• Action item
If a line in the data below contains "qualifications", copy it.

Extracted page text data
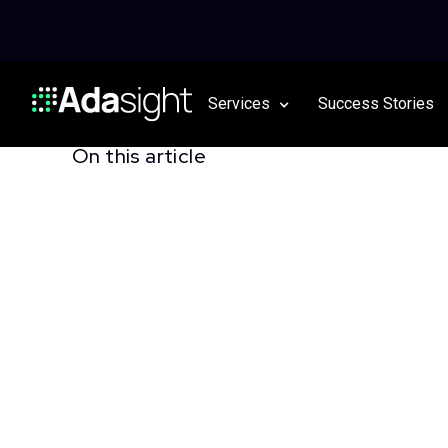
Services
Success Stories
On this article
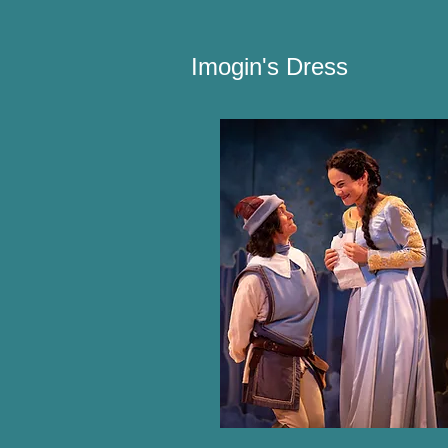
Imogin's Dress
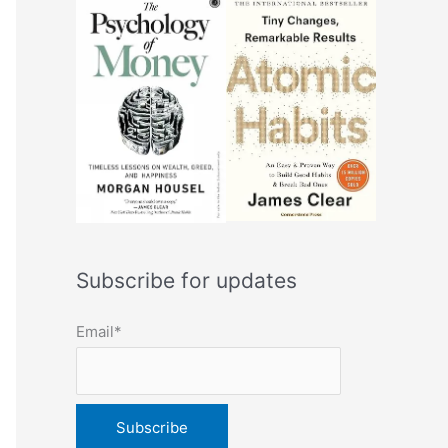
Subscribe for updates
Email*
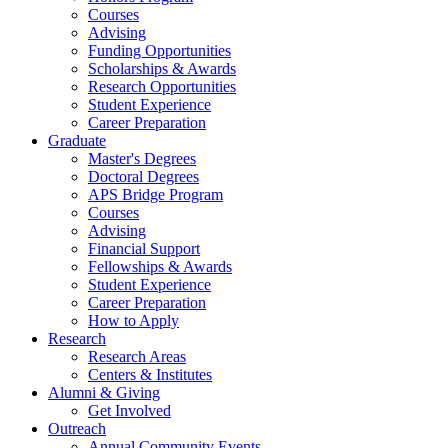
Courses
Advising
Funding Opportunities
Scholarships
&
Awards
Research Opportunities
Student Experience
Career Preparation
Graduate
Master's Degrees
Doctoral Degrees
APS Bridge Program
Courses
Advising
Financial Support
Fellowships
&
Awards
Student Experience
Career Preparation
How to Apply
Research
Research Areas
Centers
&
Institutes
Alumni
&
Giving
Get Involved
Outreach
Annual Community Events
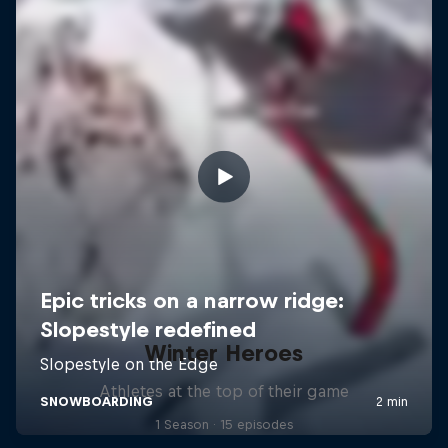
Winter Heroes
Athletes at the top of their game
1 Season · 15 episodes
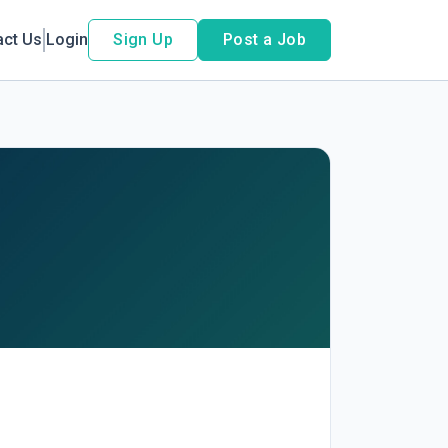
act Us
Login
Sign Up
Post a Job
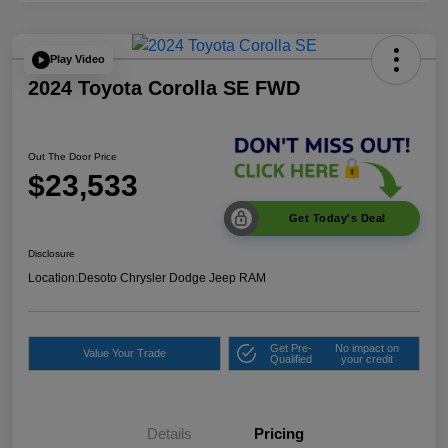
Play Video
2024 Toyota Corolla SE FWD
Out The Door Price
$23,533
Get Today's Deal
Disclosure
Location:
Desoto Chrysler Dodge Jeep RAM
Get Pre-
No impact on
Value Your Trade
Qualified
your credit
Details
Pricing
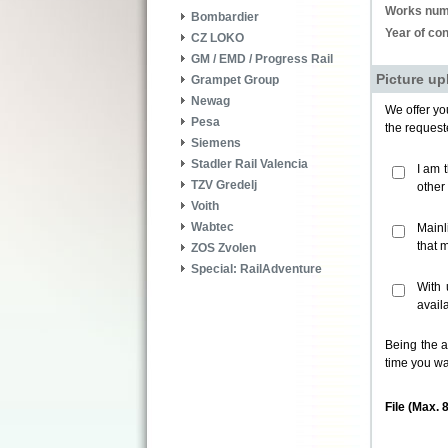
Works num
Bombardier
Year of con
CZ LOKO
GM / EMD / Progress Rail
Picture up
Grampet Group
Newag
We offer you
Pesa
the request
Siemens
Stadler Rail Valencia
I am 
TZV Gredelj
other
Voith
Wabtec
Mainl
that 
ZOS Zvolen
Special: RailAdventure
With 
avail
Being the a
time you wa
File (Max. 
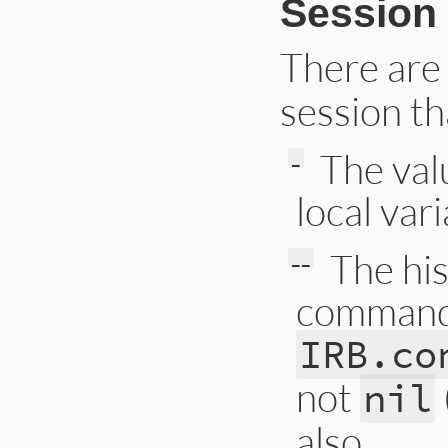
Session 
There are 
session th
The val
_
local var
The his
__
commands.
IRB.co
not
nil
also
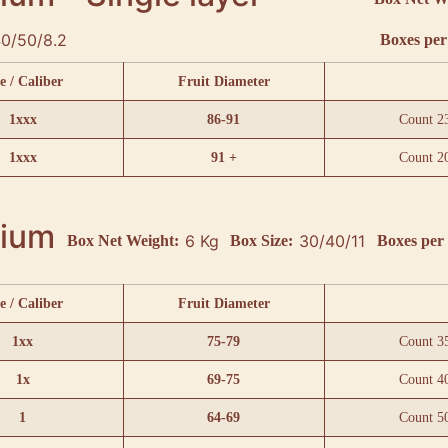
0/50/8.2
Boxes per 
e / Caliber
Fruit Diameter
1xxx
86-91
Count 2
1xxx
91 +
Count 2
ium
6 Kg
30/40/11
Box Net Weight:
Box Size:
Boxes per 
e / Caliber
Fruit Diameter
1xx
75-79
Count 3
1x
69-75
Count 4
1
64-69
Count 5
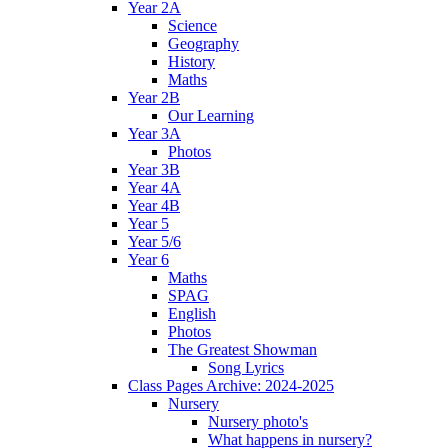
Year 2A
Science
Geography
History
Maths
Year 2B
Our Learning
Year 3A
Photos
Year 3B
Year 4A
Year 4B
Year 5
Year 5/6
Year 6
Maths
SPAG
English
Photos
The Greatest Showman
Song Lyrics
Class Pages Archive: 2024-2025
Nursery
Nursery photo's
What happens in nursery?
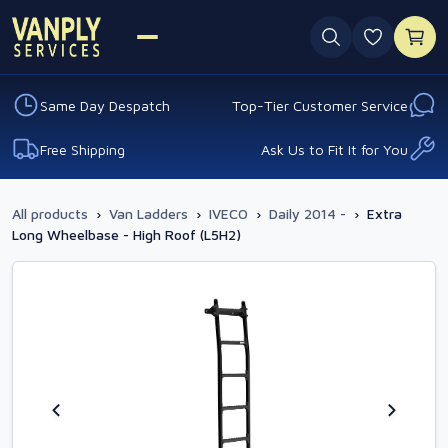
0 favouri
Same Day Despatch
Top-Tier Customer Service
Free Shipping
Ask Us to Fit It for You
All products
›
Van Ladders
›
IVECO
›
Daily 2014 -
›
Extra
Long Wheelbase - High Roof (L5H2)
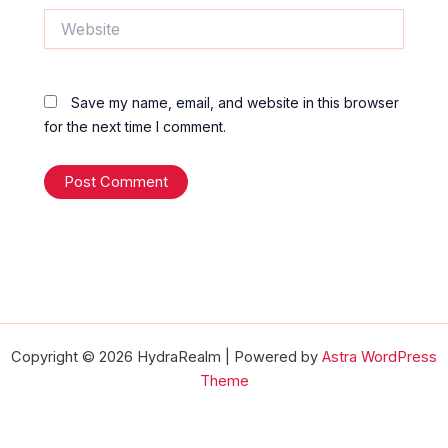
Website
Save my name, email, and website in this browser
for the next time I comment.
Copyright © 2026 HydraRealm | Powered by
Astra WordPress
Theme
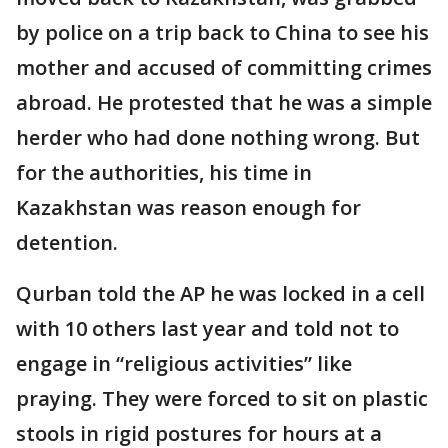
by police on a trip back to China to see his
mother and accused of committing crimes
abroad. He protested that he was a simple
herder who had done nothing wrong. But
for the authorities, his time in
Kazakhstan was reason enough for
detention.
Qurban told the AP he was locked in a cell
with 10 others last year and told not to
engage in “religious activities” like
praying. They were forced to sit on plastic
stools in rigid postures for hours at a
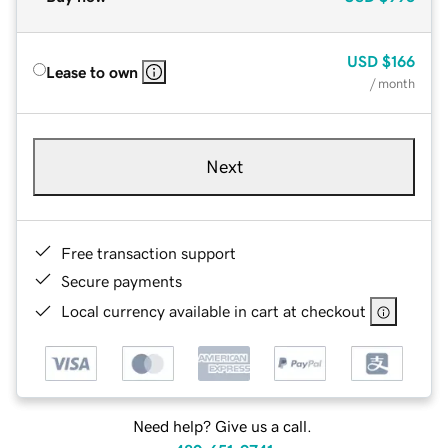
USD
$166
Lease to own
/ month
Next
Free transaction support
Secure payments
Local currency available in cart at checkout
Need help? Give us a call.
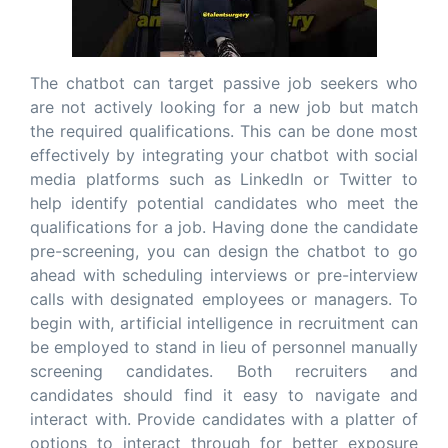
The chatbot can target passive job seekers who
are not actively looking for a new job but match
the required qualifications. This can be done most
effectively by integrating your chatbot with social
media platforms such as LinkedIn or Twitter to
help identify potential candidates who meet the
qualifications for a job. Having done the candidate
pre-screening, you can design the chatbot to go
ahead with scheduling interviews or pre-interview
calls with designated employees or managers. To
begin with, artificial intelligence in recruitment can
be employed to stand in lieu of personnel manually
screening candidates. Both recruiters and
candidates should find it easy to navigate and
interact with. Provide candidates with a platter of
options to interact through for better exposure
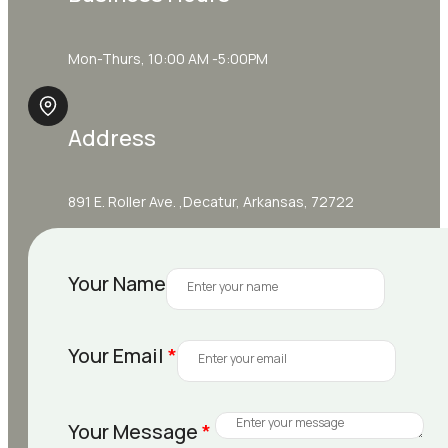
Mon-Thurs, 10:00 AM -5:00PM
Address
891 E. Roller Ave. ,Decatur, Arkansas, 72722
Your Name
Your Email
*
Your Message
*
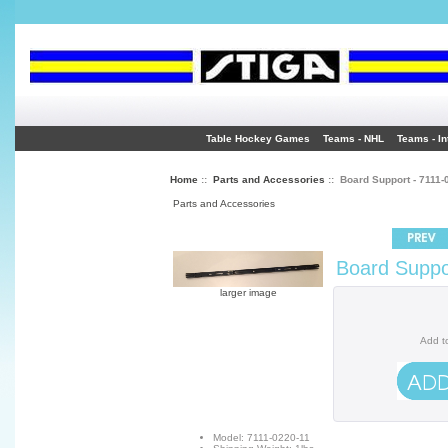
Table Hockey Games
Teams - NHL
Teams - In
Home
::
Parts and Accessories
:: Board Support - 7111-
Parts and Accessories
Board Suppo
larger image
Add t
Model: 7111-0220-11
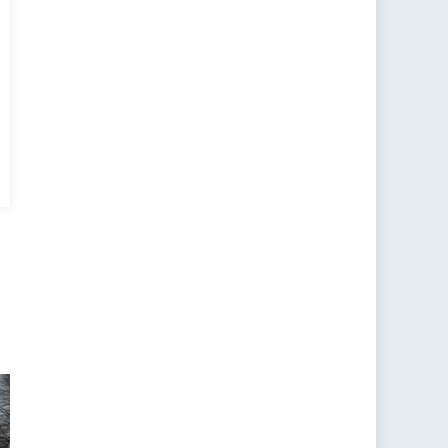
ting
ale
ruitment
gets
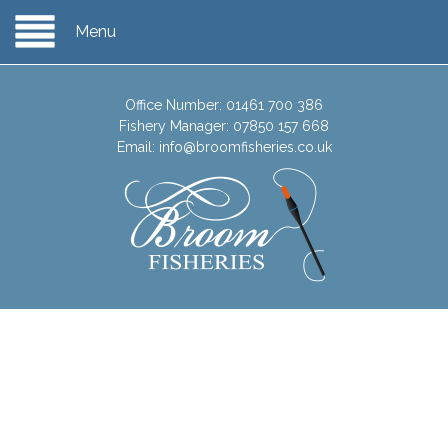
Menu
Office Number:
01461 700 386
Fishery Manager:
07850 157 668
Email:
info@broomfisheries.co.uk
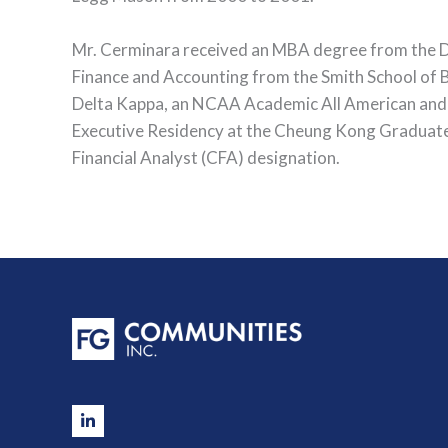
Mr. Cerminara received an MBA degree from the Dar
Finance and Accounting from the Smith School of 
Delta Kappa, an NCAA Academic All American and C
Executive Residency at the Cheung Kong Graduate S
Financial Analyst (CFA) designation.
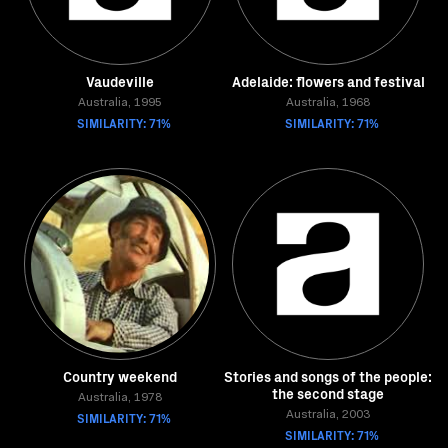
Vaudeville
Adelaide: flowers and festival
Australia, 1995
Australia, 1968
SIMILARITY: 71%
SIMILARITY: 71%
Country weekend
Stories and songs of the people:
the second stage
Australia, 1978
SIMILARITY: 71%
Australia, 2003
SIMILARITY: 71%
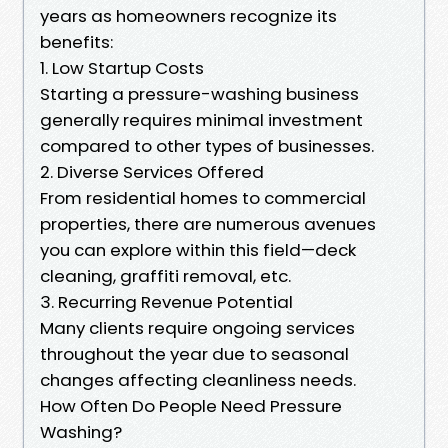
years as homeowners recognize its
benefits:
1. Low Startup Costs
Starting a pressure-washing business
generally requires minimal investment
compared to other types of businesses.
2. Diverse Services Offered
From residential homes to commercial
properties, there are numerous avenues
you can explore within this field—deck
cleaning, graffiti removal, etc.
3. Recurring Revenue Potential
Many clients require ongoing services
throughout the year due to seasonal
changes affecting cleanliness needs.
How Often Do People Need Pressure
Washing?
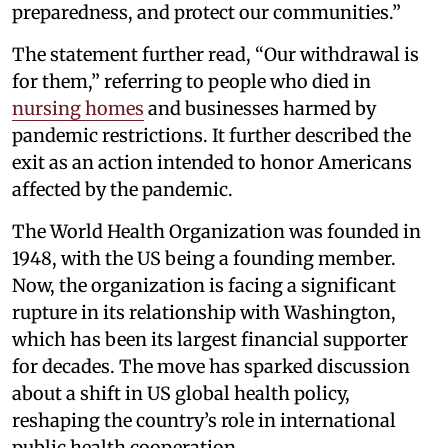
preparedness, and protect our communities.”
The statement further read, “Our withdrawal is
for them,” referring to people who died in
nursing homes
and businesses harmed by
pandemic restrictions. It further described the
exit as an action intended to honor Americans
affected by the pandemic.
The World Health Organization was founded in
1948, with the US being a founding member.
Now, the organization is facing a significant
rupture in its relationship with Washington,
which has been its largest financial supporter
for decades. The move has sparked discussion
about a shift in US global health policy,
reshaping the country’s role in international
public health cooperation.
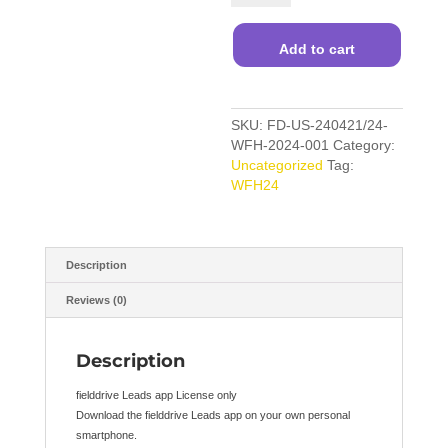
App
License
Only
Add to cart
quantity
SKU:
FD-US-240421/24-
WFH-2024-001
Category:
Uncategorized
Tag:
WFH24
Description
Reviews (0)
Description
fielddrive Leads app License only
Download the fielddrive Leads app on your own personal
smartphone.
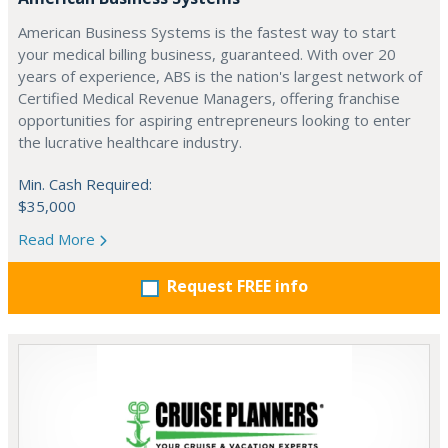
American Business Systems is the fastest way to start
your medical billing business, guaranteed. With over 20
years of experience, ABS is the nation's largest network of
Certified Medical Revenue Managers, offering franchise
opportunities for aspiring entrepreneurs looking to enter
the lucrative healthcare industry.
Min. Cash Required:
$35,000
Read More
Request FREE info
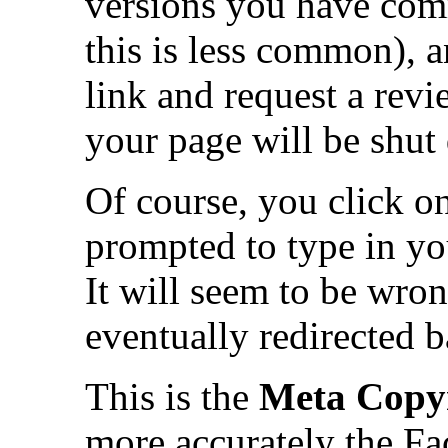
versions you have com
this is less common), a
link and request a rev
your page will be shut
Of course, you click on
prompted to type in y
It will seem to be wro
eventually redirected 
This is the
Meta Copyr
more accurately the Fa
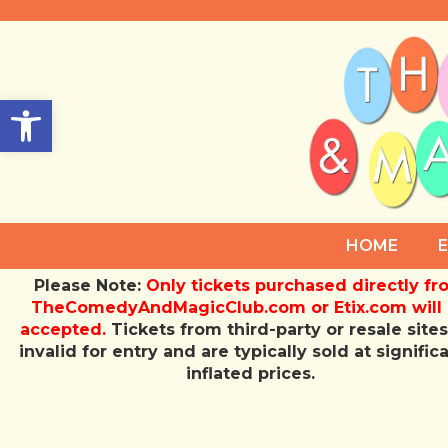
Open toolbar
HOME
Please Note:
Only tickets purchased directly f
TheComedyAndMagicClub.com or Etix.com will
accepted.
Tickets from third-party or resale sites
invalid for entry and are typically sold at signific
inflated prices.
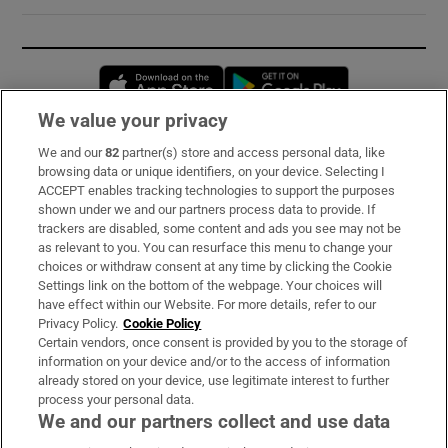
Opens in new window
Opens in new 
We value your privacy
We and our
82
partner(s) store and access personal data, like
Subscribe
browsing data or unique identifiers, on your device. Selecting I
ACCEPT enables tracking technologies to support the purposes
Support
shown under we and our partners process data to provide. If
trackers are disabled, some content and ads you see may not be
About Us
as relevant to you. You can resurface this menu to change your
choices or withdraw consent at any time by clicking the Cookie
Irish Times Products & Services
Settings link on the bottom of the webpage. Your choices will
have effect within our Website. For more details, refer to our
Privacy Policy.
Cookie Policy
OUR PARTNERS:
Certain vendors, once consent is provided by you to the storage of
information on your device and/or to the access of information
already stored on your device, use legitimate interest to further
process your personal data.
We and our partners collect and use data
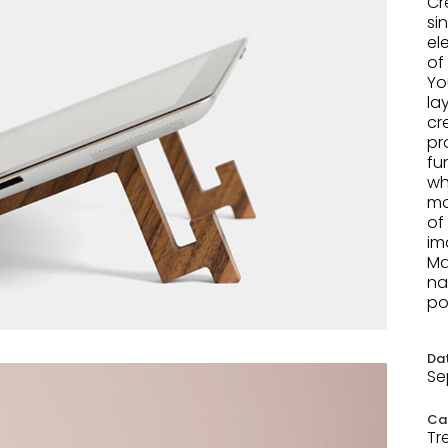
Cr
si
el
of
Yo
la
cr
pr
fu
wh
mo
of
im
Ma
na
po
Da
Se
Ca
Tr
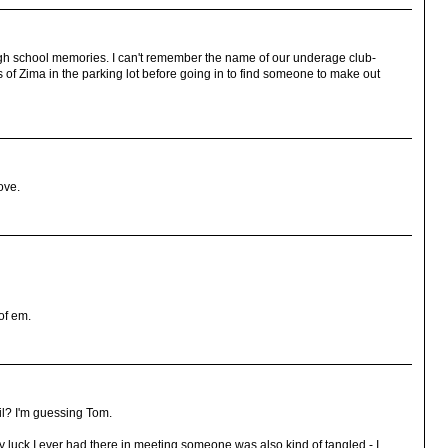
igh school memories. I can't remember the name of our underage club-
s of Zima in the parking lot before going in to find someone to make out
ove.
of em.
il? I'm guessing Tom.
y luck I ever had there in meeting someone was also kind of tangled - I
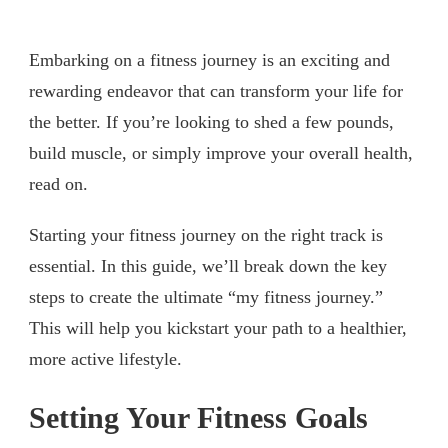
Embarking on a fitness journey is an exciting and
rewarding endeavor that can transform your life for
the better. If you’re looking to shed a few pounds,
build muscle, or simply improve your overall health,
read on.
Starting your fitness journey on the right track is
essential. In this guide, we’ll break down the key
steps to create the ultimate “my fitness journey.”
This will help you kickstart your path to a healthier,
more active lifestyle.
Setting Your Fitness Goals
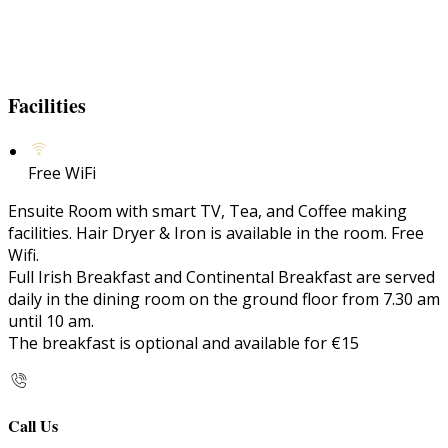
Facilities
Free WiFi
Ensuite Room with smart TV, Tea, and Coffee making
facilities. Hair Dryer & Iron is available in the room. Free
Wifi.
Full Irish Breakfast and Continental Breakfast are served
daily in the dining room on the ground floor from 7.30 am
until 10 am.
The breakfast is optional and available for €15
Call Us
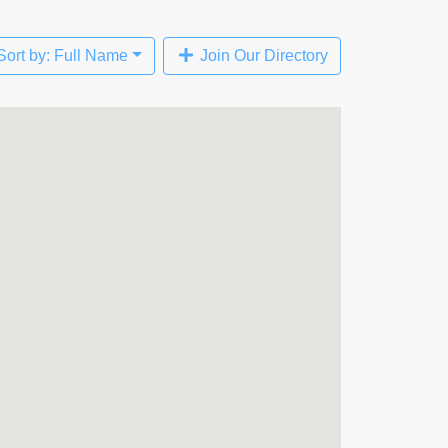
Sort by: Full Name
Join Our Directory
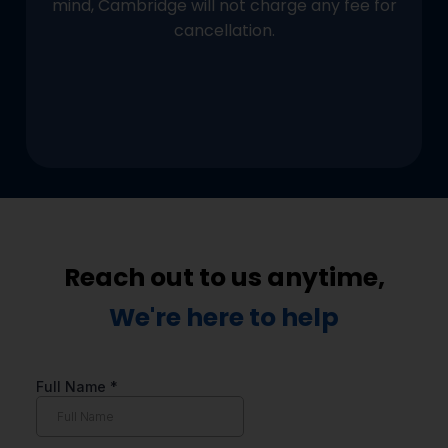
mind, Cambridge will not charge any fee for
cancellation.
Reach out to us anytime,
We're here to help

• Reply to the exercise
the required qualifications. This can be done most
qualifications for a job. Having done the candidate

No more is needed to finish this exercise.